▶ [PROVIDED ENTRIES]:
——
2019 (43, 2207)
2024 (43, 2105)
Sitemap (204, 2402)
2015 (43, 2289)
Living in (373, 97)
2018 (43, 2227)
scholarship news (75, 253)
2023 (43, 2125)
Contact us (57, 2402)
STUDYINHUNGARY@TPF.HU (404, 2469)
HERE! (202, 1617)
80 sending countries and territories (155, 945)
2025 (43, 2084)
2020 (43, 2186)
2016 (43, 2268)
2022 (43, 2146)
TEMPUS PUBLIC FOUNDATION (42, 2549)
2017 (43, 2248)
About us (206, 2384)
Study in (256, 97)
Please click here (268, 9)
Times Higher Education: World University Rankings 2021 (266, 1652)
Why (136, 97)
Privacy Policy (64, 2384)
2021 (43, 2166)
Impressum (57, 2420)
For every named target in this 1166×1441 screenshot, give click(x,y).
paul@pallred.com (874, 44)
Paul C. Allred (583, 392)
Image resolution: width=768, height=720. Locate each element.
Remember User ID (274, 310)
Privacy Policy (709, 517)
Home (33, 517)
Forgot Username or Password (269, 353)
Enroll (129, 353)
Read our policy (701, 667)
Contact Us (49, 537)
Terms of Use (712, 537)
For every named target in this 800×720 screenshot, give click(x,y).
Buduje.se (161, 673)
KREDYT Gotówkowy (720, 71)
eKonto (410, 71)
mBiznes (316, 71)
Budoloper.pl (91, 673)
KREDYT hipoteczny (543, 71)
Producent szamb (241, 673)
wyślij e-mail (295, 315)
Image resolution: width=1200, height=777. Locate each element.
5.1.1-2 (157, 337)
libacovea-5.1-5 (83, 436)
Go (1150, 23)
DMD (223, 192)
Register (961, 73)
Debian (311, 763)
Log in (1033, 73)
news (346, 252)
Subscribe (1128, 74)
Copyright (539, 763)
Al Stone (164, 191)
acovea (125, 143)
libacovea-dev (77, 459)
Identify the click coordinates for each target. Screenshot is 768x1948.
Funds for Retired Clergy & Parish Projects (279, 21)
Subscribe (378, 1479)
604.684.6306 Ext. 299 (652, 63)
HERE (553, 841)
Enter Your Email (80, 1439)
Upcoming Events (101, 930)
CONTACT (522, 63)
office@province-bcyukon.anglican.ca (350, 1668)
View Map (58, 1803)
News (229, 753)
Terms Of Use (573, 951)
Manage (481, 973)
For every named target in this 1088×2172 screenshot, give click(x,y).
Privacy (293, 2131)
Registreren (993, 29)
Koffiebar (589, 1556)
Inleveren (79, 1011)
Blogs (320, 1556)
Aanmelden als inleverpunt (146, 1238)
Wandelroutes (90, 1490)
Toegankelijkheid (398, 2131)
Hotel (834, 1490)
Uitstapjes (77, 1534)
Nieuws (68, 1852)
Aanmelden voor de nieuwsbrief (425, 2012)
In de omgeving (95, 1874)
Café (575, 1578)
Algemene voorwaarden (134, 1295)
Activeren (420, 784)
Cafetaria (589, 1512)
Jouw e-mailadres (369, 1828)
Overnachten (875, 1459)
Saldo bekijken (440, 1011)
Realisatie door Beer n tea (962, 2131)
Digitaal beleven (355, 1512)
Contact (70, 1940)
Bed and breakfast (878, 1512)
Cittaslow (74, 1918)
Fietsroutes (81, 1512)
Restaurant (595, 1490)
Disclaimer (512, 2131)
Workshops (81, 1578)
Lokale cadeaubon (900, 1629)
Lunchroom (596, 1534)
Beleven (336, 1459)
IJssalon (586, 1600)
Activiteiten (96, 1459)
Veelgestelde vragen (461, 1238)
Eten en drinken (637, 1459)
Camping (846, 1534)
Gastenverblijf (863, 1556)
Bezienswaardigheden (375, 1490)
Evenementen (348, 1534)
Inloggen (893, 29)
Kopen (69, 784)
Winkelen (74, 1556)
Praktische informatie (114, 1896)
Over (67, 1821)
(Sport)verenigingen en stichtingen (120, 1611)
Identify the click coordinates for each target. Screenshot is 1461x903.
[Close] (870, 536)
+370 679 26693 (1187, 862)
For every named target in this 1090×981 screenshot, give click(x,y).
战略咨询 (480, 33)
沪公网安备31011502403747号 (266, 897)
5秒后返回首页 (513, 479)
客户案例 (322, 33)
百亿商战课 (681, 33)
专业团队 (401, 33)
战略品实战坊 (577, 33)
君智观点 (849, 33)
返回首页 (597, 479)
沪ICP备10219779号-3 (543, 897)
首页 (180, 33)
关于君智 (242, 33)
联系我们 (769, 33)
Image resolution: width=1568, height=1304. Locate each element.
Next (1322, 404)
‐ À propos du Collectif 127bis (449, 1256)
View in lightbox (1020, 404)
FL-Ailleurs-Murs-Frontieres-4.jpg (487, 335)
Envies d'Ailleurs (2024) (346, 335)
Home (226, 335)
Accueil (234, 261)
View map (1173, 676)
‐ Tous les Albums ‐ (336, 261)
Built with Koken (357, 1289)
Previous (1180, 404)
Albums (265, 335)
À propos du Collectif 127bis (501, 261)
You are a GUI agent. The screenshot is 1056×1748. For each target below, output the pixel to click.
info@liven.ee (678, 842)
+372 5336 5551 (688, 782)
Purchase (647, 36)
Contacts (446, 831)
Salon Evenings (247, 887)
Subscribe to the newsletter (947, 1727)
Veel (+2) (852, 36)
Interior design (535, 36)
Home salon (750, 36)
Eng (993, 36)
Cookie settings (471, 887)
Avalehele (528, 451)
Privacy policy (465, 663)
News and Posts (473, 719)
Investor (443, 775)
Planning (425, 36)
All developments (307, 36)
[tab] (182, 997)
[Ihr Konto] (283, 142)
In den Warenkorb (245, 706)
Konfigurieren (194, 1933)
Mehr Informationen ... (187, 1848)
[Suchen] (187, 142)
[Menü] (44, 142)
——
Return every line above exactly.

2019 (43, 2207)
2024 (43, 2105)
Sitemap (204, 2402)
2015 (43, 2289)
Living in (373, 97)
2018 (43, 2227)
scholarship news (75, 253)
2023 (43, 2125)
Contact us (57, 2402)
STUDYINHUNGARY@TPF.HU (404, 2469)
HERE! (202, 1617)
80 sending countries and territories (155, 945)
2025 (43, 2084)
2020 (43, 2186)
2016 (43, 2268)
2022 (43, 2146)
TEMPUS PUBLIC FOUNDATION (42, 2549)
2017 (43, 2248)
About us (206, 2384)
Study in (256, 97)
Please click here (268, 9)
Times Higher Education: World University Rankings 2021 (266, 1652)
Why (136, 97)
Privacy Policy (64, 2384)
2021 (43, 2166)
Impressum (57, 2420)
For every named target in this 1166×1441 screenshot, give click(x,y).
paul@pallred.com (874, 44)
Paul C. Allred (583, 392)
Image resolution: width=768, height=720. Locate each element.
Remember User ID (274, 310)
Privacy Policy (709, 517)
Home (33, 517)
Forgot Username or Password (269, 353)
Enroll (129, 353)
Read our policy (701, 667)
Contact Us (49, 537)
Terms of Use (712, 537)
For every named target in this 800×720 screenshot, give click(x,y).
Buduje.se (161, 673)
KREDYT Gotówkowy (720, 71)
eKonto (410, 71)
mBiznes (316, 71)
Budoloper.pl (91, 673)
KREDYT hipoteczny (543, 71)
Producent szamb (241, 673)
wyślij e-mail (295, 315)
Image resolution: width=1200, height=777. Locate each element.
5.1.1-2 (157, 337)
libacovea-5.1-5 (83, 436)
Go (1150, 23)
DMD (223, 192)
Register (961, 73)
Debian (311, 763)
Log in (1033, 73)
news (346, 252)
Subscribe (1128, 74)
Copyright (539, 763)
Al Stone (164, 191)
acovea (125, 143)
libacovea-dev (77, 459)
Identify the click coordinates for each target. Screenshot is 768x1948.
Funds for Retired Clergy & Parish Projects (279, 21)
Subscribe (378, 1479)
604.684.6306 Ext. 299 (652, 63)
HERE (553, 841)
Enter Your Email (80, 1439)
Upcoming Events (101, 930)
CONTACT (522, 63)
office@province-bcyukon.anglican.ca (350, 1668)
View Map (58, 1803)
News (229, 753)
Terms Of Use (573, 951)
Manage (481, 973)
For every named target in this 1088×2172 screenshot, give click(x,y).
Privacy (293, 2131)
Registreren (993, 29)
Koffiebar (589, 1556)
Inleveren (79, 1011)
Blogs (320, 1556)
Aanmelden als inleverpunt (146, 1238)
Wandelroutes (90, 1490)
Toegankelijkheid (398, 2131)
Hotel (834, 1490)
Uitstapjes (77, 1534)
Nieuws (68, 1852)
Aanmelden voor de nieuwsbrief (425, 2012)
In de omgeving (95, 1874)
Café (575, 1578)
Algemene voorwaarden (134, 1295)
Activeren (420, 784)
Cafetaria (589, 1512)
Jouw e-mailadres (369, 1828)
Overnachten (875, 1459)
Saldo bekijken (440, 1011)
Realisatie door Beer n tea (962, 2131)
Digitaal beleven (355, 1512)
Contact (70, 1940)
Bed and breakfast (878, 1512)
Cittaslow (74, 1918)
Fietsroutes (81, 1512)
Restaurant (595, 1490)
Disclaimer (512, 2131)
Workshops (81, 1578)
Lokale cadeaubon (900, 1629)
Lunchroom (596, 1534)
Beleven (336, 1459)
IJssalon (586, 1600)
Activiteiten (96, 1459)
Veelgestelde vragen (461, 1238)
Eten en drinken (637, 1459)
Camping (846, 1534)
Gastenverblijf (863, 1556)
Bezienswaardigheden (375, 1490)
Evenementen (348, 1534)
Inloggen (893, 29)
Kopen (69, 784)
Winkelen (74, 1556)
Praktische informatie (114, 1896)
Over (67, 1821)
(Sport)verenigingen en stichtingen (120, 1611)
Identify the click coordinates for each target. Screenshot is 1461x903.
[Close] (870, 536)
+370 679 26693 (1187, 862)
For every named target in this 1090×981 screenshot, give click(x,y).
战略咨询 (480, 33)
沪公网安备31011502403747号 (266, 897)
5秒后返回首页 (513, 479)
客户案例 (322, 33)
百亿商战课 (681, 33)
专业团队 (401, 33)
战略品实战坊 (577, 33)
君智观点 (849, 33)
返回首页 (597, 479)
沪ICP备10219779号-3 (543, 897)
首页 (180, 33)
关于君智 (242, 33)
联系我们 (769, 33)
Image resolution: width=1568, height=1304. Locate each element.
Next (1322, 404)
‐ À propos du Collectif 127bis (449, 1256)
View in lightbox (1020, 404)
FL-Ailleurs-Murs-Frontieres-4.jpg (487, 335)
Envies d'Ailleurs (2024) (346, 335)
Home (226, 335)
Accueil (234, 261)
View map (1173, 676)
‐ Tous les Albums ‐ (336, 261)
Built with Koken (357, 1289)
Previous (1180, 404)
Albums (265, 335)
À propos du Collectif 127bis (501, 261)
You are a GUI agent. The screenshot is 1056×1748. For each target below, output the pixel to click.
info@liven.ee (678, 842)
+372 5336 5551 (688, 782)
Purchase (647, 36)
Contacts (446, 831)
Salon Evenings (247, 887)
Subscribe to the newsletter (947, 1727)
Veel (+2) (852, 36)
Interior design (535, 36)
Home salon (750, 36)
Eng (993, 36)
Cookie settings (471, 887)
Avalehele (528, 451)
Privacy policy (465, 663)
News and Posts (473, 719)
Investor (443, 775)
Planning (425, 36)
All developments (307, 36)
[tab] (182, 997)
[Ihr Konto] (283, 142)
In den Warenkorb (245, 706)
Konfigurieren (194, 1933)
Mehr Informationen ... (187, 1848)
[Suchen] (187, 142)
[Menü] (44, 142)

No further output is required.